Keywords: Cholesteatoma, multidetector computed tomography, diffusion magnetic resonance imaging, echo-planar imaging
Abstract
Amaç:
Kolesteatom lokalizasyonunda bilgisayarlı tomografi (BT) ile difüzyon ağırlıklı non-eko-planar manyetik rezonans görüntüleme (nEDAG) füzyonu son yıllarda tercih edilmektedir. Bu çalışma, kolesteatom lokalizasyonunda BT ve nEDAG ile füzyon görüntülemenin rolünü araştırmayı amaçlamaktadır.
Yöntemler:
Bu retrospektif çalışmaya, ameliyat öncesi yüksek çözünürlüklü temporal kemik BT ve nEDAG tetkikleri olan 39 kronik otitis media hastası [ortalama yaş 35,10±15,33 yıl (18-67 yıl), %64,1 kadın, %35,9 erkek] dahil edildi. Görüntüler, füzyon için Advantage Workstation VolumeShare 7’ye gönderildi. Seçilen bu görüntüler iş istasyonunda aynı düzlemlerde birleştirildi ve radyolog tarafından manuel olarak düzeltildi. BT ve nEDAG birleştirilmiş görüntülerle kolesteatom varlığı ve anatomik lokalizasyonlarının duyarlılık, özgüllük, pozitif ve negatif prediktif değerleri ve tanısal doğrulukları, cerrahi verilere dayalı olarak değerlendirildi.
Bulgular:
Kolesteatomları saptamada nEDAG’nin duyarlılığı, özgüllüğü, pozitif ve negatif prediktif değerleri ve tanısal doğrulukları sırasıyla %97,14, %75,00, %97,14, %75,00 ve %94,87 idi. nEDAG ile kolesteatom varlığının saptanmasında cerrahi sonuçlara göre üç gerçek negatif, bir yanlış pozitif ve bir yanlış negatif olgu gözlendi. Kolesteatom varlığının saptanmasında cerrahi ve radyolojik sonuçlar arasında önemli bir uyum vardı (k=0,721). Birleştirilmiş görüntülerde, lezyonların lokalizasyonu cerrahi sonuçlarla karşılaştırıldığında, mastoid antrumda mükemmel (k=0,948), mastoid hücrelerde ve hipotimpanumda güçlü (k=0,894), epitimpanumda orta (k=0,653) düzeyde bir uyum varken, mezotimpanumdakilerde zayıf düzeyde uyum vardı (k=0,540).
Sonuçlar:
Cerrahların saptamaları, temporal BT ve nEDAG’nin birleştirilmiş görüntülerinin rehberliğinde desteklenmektedir. Bu nedenle füzyon görüntüleme tekniğinin tercih edilmesi, gereksiz operasyonları azaltarak yaşam kalitesini artırabilir.

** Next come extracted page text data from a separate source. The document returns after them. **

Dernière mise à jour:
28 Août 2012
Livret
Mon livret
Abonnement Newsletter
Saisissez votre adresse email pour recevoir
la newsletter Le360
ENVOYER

Keywords: Kolesteatom, multidedektörlü bilgisayarlı tomografi, difüzyon manyetik rezonans görüntüleme, eko-panar görüntüleme
INTRODUCTION
Preoperative detection and localization of cholesteatoma are greatly important for its high recurrence rate and complication risks. The incidence of recurrent cholesteatoma during the 5-year postoperative follow-up period was reported as 57-61%1,2. It may cause bony erosion, hearing loss, vertigo, and intracranial infections. Cholesteatomas often localize the attic with a tiny retraction of the pars flaccida and an intact pars tensa of the tympanic membrane3,4. Depending on the localization, the surgeon may prefer a transcanal endoscopic approach or other surgical techniques. A cholesteatoma that is located in the mesotympanum or epitympanum is usually treated with pure endoscopic technique, whereas otolaryngologists usually prefer the combination of microscopic and endoscopic techniques when the mastoid is involved.
At this point, the presence of cholesteatoma and an accurate description of its spatial extent become important for accurate treatment approach5. Several imaging methods currently exist for cholesteatoma evaluations. Computed tomography (CT) yields high-quality imaging of the spatial resolution and bony details of the lesion but fails to differentiate the cholesteatoma from other lesions, such as granulations, fibrotic, scarring changes, mucous secretions, or fluid6,7. Magnetic resonance imaging (MRI) is a non-ionizing imaging technique that is used to evaluate patients with surgical history who are suspected to have residual or recurrent disease. Contrarily, cholesteatomas are known to be reliably detected and distinguished from soft tissues in the middle ear cleft in non-echoplanar diffusion-weighted MRI (non-EPI DWI) due to their high keratin content8,9,10. Additionally, non-EPI DWI does not necessitate intravenous contrast injection. However, none of these methods alone gives excellent results in lesion detection. Therefore, the trend toward the use of fusion techniques in evaluating cholesteatomas has been increasing in the last decade11,12,13. Fused images reveal the extent of the lesion in the middle ear and play a significant role in determining the correct approach for otologic surgeons. However, this technique requires additional time for the fusion of images. Additionally, the literature data about the efficacy and necessity of fusion techniques on cholesteatoma localization are limited.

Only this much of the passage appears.